This is a followup to my first post, where I compared different MQTT broker implementations written in D, C, Erlang and Go. Then my colleague who wrote the Erlang version decided to write a Java version too, and I felt compelled to do a C+11 implementation. This was only supposed to simply add the results of those two to the benchmarks but unfortunately had problems with the C++ version, which led to the title of this blog post. More on that later. Suffice it to say for now that the C++ results should be taken with a large lump of salt. Results:
loadtest (throughput - bigger is better) Connections: 500 750 1k D + vibe.d: 166.9 +/- 1.5 171.1 +/- 3.3 167.9 +/- 1.3 C (Mosquitto): 122.4 +/- 0.4 95.2 +/- 1.3 74.7 +/- 0.4 Erlang: 124.2 +/- 5.9 117.6 +/- 4.6 117.7 +/- 3.2 Go: 100.1 +/- 0.1 99.3 +/- 0.2 98.8 +/- 0.3 Java: 105.1 +/- 0.5 105.8 +/- 0.3 105.8 +/- 0.5 C++11 + boost::asio: 109.6 +/- 2.0 107.8 +/- 1.1 108.5 +/- 2.6 pingtest (throughput constrained by latency - bigger is better) parameters: 400p 20w 200p 200w 100p 400w D + vibe.d: 50.9 +/- 0.3 38.3 +/- 0.2 20.1 +/- 0.1 C (Mosquitto): 65.4 +/- 4.4 45.2 +/- 0.2 20.0 +/- 0.0 Erlang: 49.1 +/- 0.8 30.9 +/- 0.3 15.6 +/- 0.1 Go: 45.2 +/- 0.2 27.5 +/- 0.1 16.0 +/- 0.1 Java: 63.9 +/- 0.8 45.7 +/- 0.9 23.9 +/- 0.5 C++11 + boost::asio: 50.8 +/- 0.9 44.2 +/- 0.2 21.5 +/- 0.4
In loadtest the C++ and Java implementations turned out to be in the middle of the pack with comparable performance between the two. Both of them are slightly worse than Erlang and D is still a good distance ahead. In pingtest it gets more interesting: Java mostly matches the previous winner (the C version) and beats it in the last benchmark, so it’s now the clear winner. The C++ version matches both of those in the middle benchmark, does well in the last one but only performs as well as the D version in the first one. A win for Java.

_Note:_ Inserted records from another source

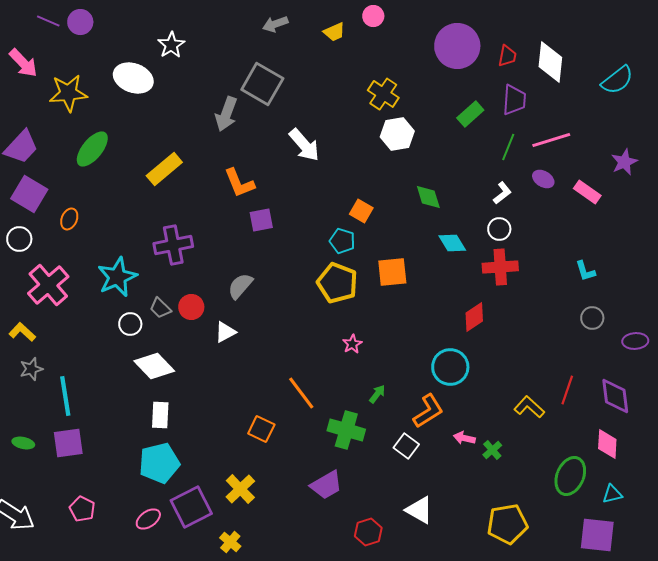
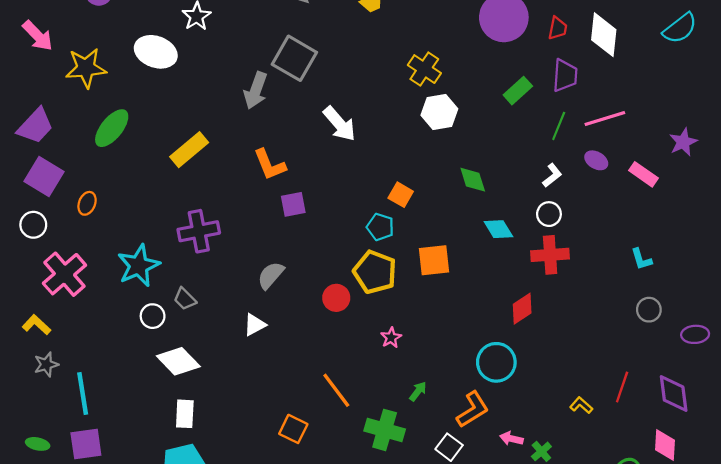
cyan semicircle: (617, 80) -> (680, 28), moved
red circle: (191, 307) -> (336, 298), moved
yellow L-shape: (529, 407) -> (581, 405), size x0.7

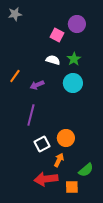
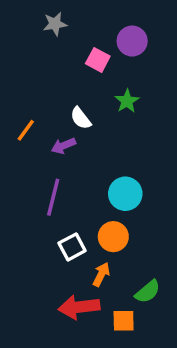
gray star: (15, 14) -> (55, 24), moved
white semicircle: (53, 60) -> (81, 118), moved, turned -144
cyan circle: (73, 83) -> (125, 194), moved

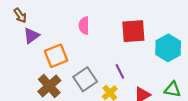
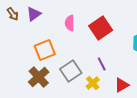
red square: (133, 31) -> (101, 28), moved, turned -30
purple triangle: (31, 36) -> (34, 14), moved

Now about my C++ woes: I brought it on myself a little bit, but the way I approached it was by trying to minimise the amount of work I had to do. After all, writing C++ takes a long while at the best of times so I went and ported it from my D version by translating it by hand. I gleaned a few insights from doing so:
- Using C++11 made my life a lot easier since it closes the gap with D considerably. const and immutable became const auto, auto remained the same except when used as a return value, etc.
- Having also written both C++ and D versions of the serialisation libraries I used as well as the unit-testing ones made things a lot easier, since I used the same concepts and names.
- I’m glad I took the time to port the unit tests as well. I ended up introducing several bugs in the manual translation.
- A lot of those bugs were initialisation errors that simply don’t exist in D. Or Java. Or Go. Sigh.
- I hate headers with a burning passion. Modules should be the top C++17 priority IMHO since there’s zero chance of them making into C++14.
- I missed slices. A lot. std::vector and std::deque are poor substitutes.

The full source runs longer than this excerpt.